Indian Navy Orders Additional Submarines of the Kalveri Class

When the visionary Manohar Parrikar was India’s Defense Minister, he told then-Navy Chief Admiral Robin K. Dhowan that the Indian Navy should buy three more Kalveri (Scorpene) class submarines instead of buying six new Project 75 I submarines with air independent propulsion.

Admiral Dhowan did not agree, so in September 2016, the options clause for Project 75, which was approved by the government of Atal Behari Vajpayee in 2003, was taken away.

The Ministry of Defense put out a request for proposals (RFP) on July 20, 2021, for six Project 75 I-class submarines with AIPs that would cost 40,000 crore. Since it usually takes at least 10 to 15 years for the Indian military and civilian bureaucracy to finish a big purchase, this means that the current Scorpene submarine line at MDL will go to seed, and the next set of 75 I-class submarines won’t be built until the late 2030s, with a new massive investment on the submarine line. All of this seems to be about to change.

In the meantime, the Japanese Soryu class submarines with lithium-ion batteries that can be charged faster and last longer have replaced the AIP-equipped submarines.
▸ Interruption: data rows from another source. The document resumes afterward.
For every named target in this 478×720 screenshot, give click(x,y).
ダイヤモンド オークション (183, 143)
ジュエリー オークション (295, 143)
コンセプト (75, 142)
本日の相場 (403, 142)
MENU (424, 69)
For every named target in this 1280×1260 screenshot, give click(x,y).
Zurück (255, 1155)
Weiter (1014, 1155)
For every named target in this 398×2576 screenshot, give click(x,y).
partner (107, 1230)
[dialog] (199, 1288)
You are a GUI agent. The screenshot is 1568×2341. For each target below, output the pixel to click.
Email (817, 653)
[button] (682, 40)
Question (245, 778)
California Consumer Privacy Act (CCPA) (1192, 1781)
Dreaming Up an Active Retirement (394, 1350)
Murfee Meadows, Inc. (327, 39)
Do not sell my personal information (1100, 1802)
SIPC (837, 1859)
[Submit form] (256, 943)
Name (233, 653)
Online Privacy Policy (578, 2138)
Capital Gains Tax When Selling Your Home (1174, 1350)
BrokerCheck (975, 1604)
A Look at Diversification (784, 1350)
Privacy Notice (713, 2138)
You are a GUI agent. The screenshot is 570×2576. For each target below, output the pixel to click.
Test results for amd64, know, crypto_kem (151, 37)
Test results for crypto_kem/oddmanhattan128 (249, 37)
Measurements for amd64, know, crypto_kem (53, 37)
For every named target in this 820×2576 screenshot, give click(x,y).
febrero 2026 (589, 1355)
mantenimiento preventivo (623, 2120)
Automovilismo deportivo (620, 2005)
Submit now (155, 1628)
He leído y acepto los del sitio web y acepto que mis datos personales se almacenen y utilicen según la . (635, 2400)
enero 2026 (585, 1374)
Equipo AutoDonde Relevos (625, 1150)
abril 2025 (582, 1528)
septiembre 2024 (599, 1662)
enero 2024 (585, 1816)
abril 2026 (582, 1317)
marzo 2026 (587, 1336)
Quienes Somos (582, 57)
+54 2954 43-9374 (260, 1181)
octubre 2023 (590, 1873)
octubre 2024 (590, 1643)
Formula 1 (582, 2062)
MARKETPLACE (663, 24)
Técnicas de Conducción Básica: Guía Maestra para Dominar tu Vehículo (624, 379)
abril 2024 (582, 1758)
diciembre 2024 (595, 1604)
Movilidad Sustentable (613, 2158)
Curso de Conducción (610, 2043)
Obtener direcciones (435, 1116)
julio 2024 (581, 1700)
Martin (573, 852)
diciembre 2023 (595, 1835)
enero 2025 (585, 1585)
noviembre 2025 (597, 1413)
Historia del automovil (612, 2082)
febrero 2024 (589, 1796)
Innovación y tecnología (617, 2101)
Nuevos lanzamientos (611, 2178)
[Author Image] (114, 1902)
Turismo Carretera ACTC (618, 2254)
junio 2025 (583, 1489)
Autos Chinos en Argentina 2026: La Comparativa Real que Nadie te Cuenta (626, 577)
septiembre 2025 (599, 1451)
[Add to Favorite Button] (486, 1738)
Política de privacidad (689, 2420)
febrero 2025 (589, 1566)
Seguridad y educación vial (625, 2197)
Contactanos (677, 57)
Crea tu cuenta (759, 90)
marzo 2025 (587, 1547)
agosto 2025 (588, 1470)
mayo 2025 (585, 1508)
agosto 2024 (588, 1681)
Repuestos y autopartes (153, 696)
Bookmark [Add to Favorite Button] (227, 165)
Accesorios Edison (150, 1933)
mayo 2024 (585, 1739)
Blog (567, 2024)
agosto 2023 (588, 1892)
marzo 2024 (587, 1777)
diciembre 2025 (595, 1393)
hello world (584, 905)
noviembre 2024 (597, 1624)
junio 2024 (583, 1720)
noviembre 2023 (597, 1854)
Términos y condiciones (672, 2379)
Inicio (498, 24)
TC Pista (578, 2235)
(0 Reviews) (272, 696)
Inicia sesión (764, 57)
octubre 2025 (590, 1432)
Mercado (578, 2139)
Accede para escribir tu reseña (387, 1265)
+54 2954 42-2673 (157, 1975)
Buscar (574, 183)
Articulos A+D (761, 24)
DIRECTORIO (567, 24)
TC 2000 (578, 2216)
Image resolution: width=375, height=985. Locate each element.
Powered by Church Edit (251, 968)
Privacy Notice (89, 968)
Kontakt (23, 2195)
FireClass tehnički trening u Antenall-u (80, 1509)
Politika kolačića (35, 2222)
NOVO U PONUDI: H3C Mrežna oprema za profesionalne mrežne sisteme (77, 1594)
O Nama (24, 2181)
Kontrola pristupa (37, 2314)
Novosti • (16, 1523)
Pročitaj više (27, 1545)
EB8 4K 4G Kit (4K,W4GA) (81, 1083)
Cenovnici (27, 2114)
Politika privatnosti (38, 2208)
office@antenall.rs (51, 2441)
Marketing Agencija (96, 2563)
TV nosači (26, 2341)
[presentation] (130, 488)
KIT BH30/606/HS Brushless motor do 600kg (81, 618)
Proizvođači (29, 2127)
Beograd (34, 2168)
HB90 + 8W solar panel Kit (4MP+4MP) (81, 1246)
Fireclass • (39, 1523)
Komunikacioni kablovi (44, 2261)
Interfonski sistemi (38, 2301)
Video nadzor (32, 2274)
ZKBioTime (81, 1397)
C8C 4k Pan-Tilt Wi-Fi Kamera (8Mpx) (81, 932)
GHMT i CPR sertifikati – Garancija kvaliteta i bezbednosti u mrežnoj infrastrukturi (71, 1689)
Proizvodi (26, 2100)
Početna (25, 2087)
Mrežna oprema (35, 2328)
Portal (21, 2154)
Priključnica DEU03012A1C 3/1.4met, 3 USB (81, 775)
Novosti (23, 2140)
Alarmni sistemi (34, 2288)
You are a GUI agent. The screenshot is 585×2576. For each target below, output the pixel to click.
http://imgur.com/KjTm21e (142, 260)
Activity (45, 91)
The range of the submarine is greatly increased because the lithium-ion batteries can hold twice as much as traditional lead acid batteries.

Since the French have moved to nuclear propulsion and the Germans have moved to lithium-ion technology before AIP submarine technology, the Modi government will probably only be able to buy AIP submarines from South Korea. Simply put, this means that by the time the Indian bureaucracy decides on a vendor, the technology will be old and outclassed by the Chinese PLA Navy, which is getting better and better all the time.

With the PLA Navy quickly moving into the Indo-Pacific and the QUAD getting ready to meet the challenge, the Indian Navy is rethinking its submarine options. They may ask the Modi government to order six more Kalveri-class submarines with the AIP system tested by the French Naval Group and the DRDO.

The Indian Navy’s big plan for the next 25 years includes designing, developing, and building three nuclear-powered submarines with conventional weapons. These are called SSNs, which stands for “nuclear attack submarines.”

India has two nuclear-powered submarines that can fire ballistic missiles. A third one is being built.

The repeat order of Kalveri class submarines will make sure that India doesn’t lose its skills in building submarines and using machine tools after the last Kalveri class submarine is put into service this year and MDL exports the same submarines to other countries in Southeast Asia and Africa, like Indonesia.

The way out is to quietly put to rest Project 75 I and build on Project 75 with an AIP made by the DRDO. During a mid-life upgrade, the same AIP can be added to submarines of the Kalveri class. China puts out between six and ten warships and submarines every year, so India has no choice but to meet the Indo-Pacific challenge head on.